I ask permission to these M*slim people to pray for Dika in the name of Isa Al Masih, the Arabic name for Jesus.  They gladly consent and hold their hands out palms up in their traditional prayer fashion.  As a team we pray a heartfelt prayer for little Dika’s healing, and are disappointed when we don’t see any immediate answer.

 

We chat more with family members and our host makes plans of when he can bring the extra food and supplies by.  They are grateful.  As our team puts on our shoes back on to leave, I notice a Javanese woman standing in the hallway crying.
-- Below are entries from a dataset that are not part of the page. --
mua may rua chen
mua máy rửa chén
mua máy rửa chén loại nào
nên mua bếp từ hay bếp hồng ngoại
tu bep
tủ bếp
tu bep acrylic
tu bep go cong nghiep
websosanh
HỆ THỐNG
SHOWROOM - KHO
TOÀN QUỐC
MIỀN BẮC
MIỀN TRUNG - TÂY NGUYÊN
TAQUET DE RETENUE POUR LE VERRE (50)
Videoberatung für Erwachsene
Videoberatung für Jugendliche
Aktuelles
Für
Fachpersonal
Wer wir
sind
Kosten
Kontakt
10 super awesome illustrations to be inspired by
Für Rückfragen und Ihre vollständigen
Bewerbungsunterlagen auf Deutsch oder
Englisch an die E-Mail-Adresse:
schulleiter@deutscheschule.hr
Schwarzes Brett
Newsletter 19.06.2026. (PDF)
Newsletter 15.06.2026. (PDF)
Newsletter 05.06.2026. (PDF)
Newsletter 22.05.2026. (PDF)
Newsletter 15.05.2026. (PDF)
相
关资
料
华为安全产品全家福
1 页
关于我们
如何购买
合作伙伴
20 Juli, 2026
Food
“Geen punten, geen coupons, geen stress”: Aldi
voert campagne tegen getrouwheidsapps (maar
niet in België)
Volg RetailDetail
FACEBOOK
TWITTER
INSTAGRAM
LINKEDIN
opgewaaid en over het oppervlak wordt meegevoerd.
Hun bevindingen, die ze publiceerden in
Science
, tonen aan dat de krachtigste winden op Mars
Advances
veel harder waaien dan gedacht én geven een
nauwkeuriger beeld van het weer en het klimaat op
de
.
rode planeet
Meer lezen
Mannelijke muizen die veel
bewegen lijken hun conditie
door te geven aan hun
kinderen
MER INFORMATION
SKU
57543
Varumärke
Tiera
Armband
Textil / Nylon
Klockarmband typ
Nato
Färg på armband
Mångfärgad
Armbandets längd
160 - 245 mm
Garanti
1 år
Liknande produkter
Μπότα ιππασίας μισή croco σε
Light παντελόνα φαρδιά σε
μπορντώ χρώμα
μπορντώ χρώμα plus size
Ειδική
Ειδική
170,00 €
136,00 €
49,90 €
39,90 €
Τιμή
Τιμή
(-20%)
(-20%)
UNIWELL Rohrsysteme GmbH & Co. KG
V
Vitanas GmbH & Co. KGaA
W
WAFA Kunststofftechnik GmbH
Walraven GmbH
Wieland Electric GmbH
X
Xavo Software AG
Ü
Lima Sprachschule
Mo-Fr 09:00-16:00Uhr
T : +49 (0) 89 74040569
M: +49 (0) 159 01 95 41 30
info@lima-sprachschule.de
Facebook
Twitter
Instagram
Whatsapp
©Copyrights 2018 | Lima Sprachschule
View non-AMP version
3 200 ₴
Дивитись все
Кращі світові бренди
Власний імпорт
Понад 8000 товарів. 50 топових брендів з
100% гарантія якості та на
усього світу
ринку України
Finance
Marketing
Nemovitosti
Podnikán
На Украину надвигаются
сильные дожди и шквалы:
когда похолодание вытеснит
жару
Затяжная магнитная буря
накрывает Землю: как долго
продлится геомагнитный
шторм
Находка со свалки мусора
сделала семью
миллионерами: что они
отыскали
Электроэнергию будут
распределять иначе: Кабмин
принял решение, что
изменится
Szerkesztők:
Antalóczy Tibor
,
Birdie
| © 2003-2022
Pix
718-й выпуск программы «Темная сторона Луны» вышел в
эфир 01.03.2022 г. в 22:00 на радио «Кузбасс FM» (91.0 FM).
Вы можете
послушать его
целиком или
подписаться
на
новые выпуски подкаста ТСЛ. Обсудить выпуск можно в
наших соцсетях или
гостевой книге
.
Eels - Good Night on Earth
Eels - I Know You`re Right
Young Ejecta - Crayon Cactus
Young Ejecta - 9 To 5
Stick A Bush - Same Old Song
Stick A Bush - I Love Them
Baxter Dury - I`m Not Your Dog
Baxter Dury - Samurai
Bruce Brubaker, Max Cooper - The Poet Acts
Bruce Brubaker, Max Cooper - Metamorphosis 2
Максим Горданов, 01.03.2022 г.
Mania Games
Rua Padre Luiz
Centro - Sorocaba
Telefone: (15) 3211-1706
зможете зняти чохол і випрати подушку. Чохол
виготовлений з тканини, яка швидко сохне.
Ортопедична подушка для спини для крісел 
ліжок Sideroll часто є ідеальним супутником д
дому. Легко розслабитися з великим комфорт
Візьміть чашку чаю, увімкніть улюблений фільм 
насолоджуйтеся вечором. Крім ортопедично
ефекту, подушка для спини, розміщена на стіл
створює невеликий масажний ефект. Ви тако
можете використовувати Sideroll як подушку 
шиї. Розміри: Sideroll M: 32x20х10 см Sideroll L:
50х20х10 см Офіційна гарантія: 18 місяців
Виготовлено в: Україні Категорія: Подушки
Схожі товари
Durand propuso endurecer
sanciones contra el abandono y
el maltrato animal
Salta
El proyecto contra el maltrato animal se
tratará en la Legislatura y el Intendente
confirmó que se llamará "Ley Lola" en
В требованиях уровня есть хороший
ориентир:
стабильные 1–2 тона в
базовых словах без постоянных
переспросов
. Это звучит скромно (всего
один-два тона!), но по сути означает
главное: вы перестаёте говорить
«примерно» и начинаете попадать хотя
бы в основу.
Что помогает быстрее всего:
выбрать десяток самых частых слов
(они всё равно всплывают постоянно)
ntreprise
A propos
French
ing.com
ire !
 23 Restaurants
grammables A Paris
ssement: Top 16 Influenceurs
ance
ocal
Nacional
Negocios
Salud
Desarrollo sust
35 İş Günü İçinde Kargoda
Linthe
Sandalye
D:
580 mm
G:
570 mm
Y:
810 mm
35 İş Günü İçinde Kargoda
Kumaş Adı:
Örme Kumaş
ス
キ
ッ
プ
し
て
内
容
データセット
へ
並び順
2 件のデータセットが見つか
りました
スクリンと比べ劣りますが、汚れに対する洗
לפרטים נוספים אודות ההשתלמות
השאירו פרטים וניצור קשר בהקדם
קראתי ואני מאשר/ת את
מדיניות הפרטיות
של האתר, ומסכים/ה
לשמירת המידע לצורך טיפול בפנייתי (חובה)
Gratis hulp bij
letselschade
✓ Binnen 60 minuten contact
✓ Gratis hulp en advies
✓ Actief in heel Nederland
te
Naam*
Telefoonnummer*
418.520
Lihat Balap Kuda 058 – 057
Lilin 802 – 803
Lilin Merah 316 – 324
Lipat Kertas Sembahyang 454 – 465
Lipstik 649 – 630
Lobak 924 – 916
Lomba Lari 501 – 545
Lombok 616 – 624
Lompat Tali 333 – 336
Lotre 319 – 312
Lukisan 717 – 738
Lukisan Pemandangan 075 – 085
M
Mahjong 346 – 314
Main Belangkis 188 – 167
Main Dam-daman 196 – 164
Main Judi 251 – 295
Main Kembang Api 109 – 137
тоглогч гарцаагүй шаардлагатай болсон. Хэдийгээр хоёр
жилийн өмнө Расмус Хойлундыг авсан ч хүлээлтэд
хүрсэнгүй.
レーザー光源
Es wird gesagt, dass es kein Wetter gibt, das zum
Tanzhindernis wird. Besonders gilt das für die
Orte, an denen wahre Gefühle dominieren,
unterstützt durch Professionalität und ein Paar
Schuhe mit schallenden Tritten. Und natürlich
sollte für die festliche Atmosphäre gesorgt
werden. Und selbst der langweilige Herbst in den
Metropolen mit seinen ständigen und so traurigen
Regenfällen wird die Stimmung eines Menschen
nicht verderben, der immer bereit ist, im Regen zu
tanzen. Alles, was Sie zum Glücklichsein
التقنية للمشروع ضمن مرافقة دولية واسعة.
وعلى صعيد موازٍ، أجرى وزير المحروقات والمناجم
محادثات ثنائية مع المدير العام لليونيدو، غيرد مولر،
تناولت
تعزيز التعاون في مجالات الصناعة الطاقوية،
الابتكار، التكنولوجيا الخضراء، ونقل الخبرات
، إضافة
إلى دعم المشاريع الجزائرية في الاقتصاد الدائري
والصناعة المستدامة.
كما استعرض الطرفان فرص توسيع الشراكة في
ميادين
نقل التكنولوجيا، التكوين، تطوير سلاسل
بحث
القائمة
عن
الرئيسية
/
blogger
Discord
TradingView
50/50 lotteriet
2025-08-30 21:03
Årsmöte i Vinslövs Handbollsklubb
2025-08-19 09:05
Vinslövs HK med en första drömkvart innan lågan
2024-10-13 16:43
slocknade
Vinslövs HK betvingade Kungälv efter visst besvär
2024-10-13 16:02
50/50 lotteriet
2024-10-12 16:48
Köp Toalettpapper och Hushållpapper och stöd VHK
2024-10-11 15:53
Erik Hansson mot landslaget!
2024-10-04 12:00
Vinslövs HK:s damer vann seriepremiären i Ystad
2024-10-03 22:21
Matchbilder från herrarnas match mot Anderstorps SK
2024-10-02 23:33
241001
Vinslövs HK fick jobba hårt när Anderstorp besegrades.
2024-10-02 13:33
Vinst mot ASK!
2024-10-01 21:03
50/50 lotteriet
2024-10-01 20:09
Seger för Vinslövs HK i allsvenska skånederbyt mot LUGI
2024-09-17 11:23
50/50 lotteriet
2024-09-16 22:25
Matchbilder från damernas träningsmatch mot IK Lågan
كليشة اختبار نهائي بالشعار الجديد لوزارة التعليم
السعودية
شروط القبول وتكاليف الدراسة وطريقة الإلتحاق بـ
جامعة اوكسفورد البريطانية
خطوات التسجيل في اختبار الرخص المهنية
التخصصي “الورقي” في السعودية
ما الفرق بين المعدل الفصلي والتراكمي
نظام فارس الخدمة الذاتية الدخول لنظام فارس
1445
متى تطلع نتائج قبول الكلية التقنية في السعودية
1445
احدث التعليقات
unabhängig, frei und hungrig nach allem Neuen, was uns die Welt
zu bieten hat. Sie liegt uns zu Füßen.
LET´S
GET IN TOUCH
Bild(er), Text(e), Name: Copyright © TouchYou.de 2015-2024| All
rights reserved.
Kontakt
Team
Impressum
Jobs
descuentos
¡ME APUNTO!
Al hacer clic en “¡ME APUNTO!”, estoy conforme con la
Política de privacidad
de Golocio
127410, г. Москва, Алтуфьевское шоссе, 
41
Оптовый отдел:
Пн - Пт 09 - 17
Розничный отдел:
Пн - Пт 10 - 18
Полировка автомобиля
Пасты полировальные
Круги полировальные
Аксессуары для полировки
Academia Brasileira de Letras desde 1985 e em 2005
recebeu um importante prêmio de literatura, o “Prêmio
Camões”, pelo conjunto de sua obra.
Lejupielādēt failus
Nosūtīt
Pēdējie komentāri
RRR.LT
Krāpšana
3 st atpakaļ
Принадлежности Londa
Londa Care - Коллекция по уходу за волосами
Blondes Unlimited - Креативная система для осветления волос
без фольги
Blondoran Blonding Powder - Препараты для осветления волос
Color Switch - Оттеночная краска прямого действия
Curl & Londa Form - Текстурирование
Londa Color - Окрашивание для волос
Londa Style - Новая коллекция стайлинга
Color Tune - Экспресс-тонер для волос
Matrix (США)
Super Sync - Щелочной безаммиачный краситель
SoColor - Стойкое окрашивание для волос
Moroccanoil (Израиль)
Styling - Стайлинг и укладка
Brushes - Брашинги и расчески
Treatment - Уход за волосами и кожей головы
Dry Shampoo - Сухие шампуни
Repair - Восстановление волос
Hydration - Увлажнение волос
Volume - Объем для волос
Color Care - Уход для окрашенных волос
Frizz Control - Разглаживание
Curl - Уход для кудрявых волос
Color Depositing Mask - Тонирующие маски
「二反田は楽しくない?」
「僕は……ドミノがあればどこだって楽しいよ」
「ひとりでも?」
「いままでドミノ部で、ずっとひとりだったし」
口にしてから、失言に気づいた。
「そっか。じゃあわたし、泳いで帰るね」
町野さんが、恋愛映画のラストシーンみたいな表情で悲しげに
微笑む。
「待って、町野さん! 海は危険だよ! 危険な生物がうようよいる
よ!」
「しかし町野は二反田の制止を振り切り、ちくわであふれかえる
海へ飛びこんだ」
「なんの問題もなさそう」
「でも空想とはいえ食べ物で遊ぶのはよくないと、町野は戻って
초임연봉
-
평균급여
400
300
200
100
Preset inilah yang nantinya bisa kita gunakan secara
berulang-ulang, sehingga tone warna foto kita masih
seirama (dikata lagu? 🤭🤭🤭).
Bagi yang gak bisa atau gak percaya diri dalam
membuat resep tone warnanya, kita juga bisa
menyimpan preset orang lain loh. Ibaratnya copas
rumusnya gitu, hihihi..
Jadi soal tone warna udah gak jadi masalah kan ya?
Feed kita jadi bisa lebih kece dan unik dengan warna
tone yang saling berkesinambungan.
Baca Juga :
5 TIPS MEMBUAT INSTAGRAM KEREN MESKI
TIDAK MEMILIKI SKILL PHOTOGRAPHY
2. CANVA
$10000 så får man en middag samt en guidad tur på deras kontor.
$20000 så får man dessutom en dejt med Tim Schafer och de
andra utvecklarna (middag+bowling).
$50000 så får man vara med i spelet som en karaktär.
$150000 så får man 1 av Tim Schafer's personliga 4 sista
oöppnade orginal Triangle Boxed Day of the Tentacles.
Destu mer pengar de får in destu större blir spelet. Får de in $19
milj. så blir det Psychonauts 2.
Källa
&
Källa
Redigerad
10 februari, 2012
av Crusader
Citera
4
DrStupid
I ask her what’s wrong and she looks embarrassed and says nothing.   I ask if she has any problems we can pray for her about.

 

“I don’t have any problems at all,” she says and tries hard to smile to cover up her tears.  After some more questions I find out she is Dika’s aunt, and can’t control her emotions that some strangers have just prayed for her handicapped nephew.

 

Then I notice a woman behind me who is crying even more.  Same answer that she has not a problem in the world.  It’s Dika’s mom.

 

The three of us still in the house pray for her as well, that God would comfort her and give her strength.  I tell her I know firsthand how difficult it is to raise a special needs child, and get teary eyed myself when I share about God’s faithfulness to my own family.  I tell her I have witnessed an ongoing miracle over the years.

 

By now the rest of the team has made their way down the dusty road back to our mini-bus.  They’re probably wondering what is taking so long but have gotten used to moving at a slower village pace during these three days.

 

I remember that I have an Indonesian New Testament in my backpack.  “This is a book about how Isa can do miracles,” I tell Dika’s mom, who is still crying.  I randomly open to a page that recounts a story of healing, and one page over there is another story of Jesus healing a paralyzed man.

 

“Keep praying for Dika in the name of Isa, and read this book to build your faith, okay Ibu?” I suggest.   She nods her head up and down, still unable to speak.

 

By now the three of us left behind really need to get going and catch up to the rest of our teammates.  Dika is still stuck at home, the volcano continues to smolder and their family is still is need.  Yet I believe God is bigger and better than all that to work both relief and redemption into their lives.

 

Pray for Dika.  Pray for the families like his whose lives have been upended by this cataclysmic disaster.  Pray comfort for the families of the 156 people who have died so far and strength for the close to 350,000 people living in soccer stadiums or muddy refugee camps, bored and stressed and waiting and wondering about their futures.  Pray that that believers all over these islands would rise up to serve them.  Pray that this would be the finest hour of the church in Java.

 

Our limited help, which can feel so small against such overwhelming need, makes a big difference in the lives of the people we encounter.  On our last trip there we met one family camped out of a church.  They had been living on nothing but coffee for a few days as their village wasn’t on the government’s danger zone list and they had lost their jobs so there was no daily income.  They were still evacuating themselves to lower elevations every night out of fear of another eruption, and were feeling weak with hunger.  The food that we brought to them was an urgent answer to their prayers.

 

We are making plans now for a follow-up trip at the end of this month to this dynamically changing region with its shifting centers of need.  We want to bring more medicine, food, supplies and practical help to these displaced people, whether in the rebuilding stage of their villages or the wait-it-out stage in the refugee camps.  That depends on Merapi and whether her fury has subsided yet.

 

How much help we bring them depends on you.  If you would like help us purchase relief supplies for this next disaster relief trip, please make out a check to “Mustard Seed International” and write “Mt. Merapi Response Fund” on the memo line.  Then send to:

 

Mustard Seed International

P.O. Box 20188

Charleston SC 29413

 

Thanks for praying for both relief and redemption for people living around Mt. Merapi .  And thanks for walking with those of us serving here in the Ring of Fire.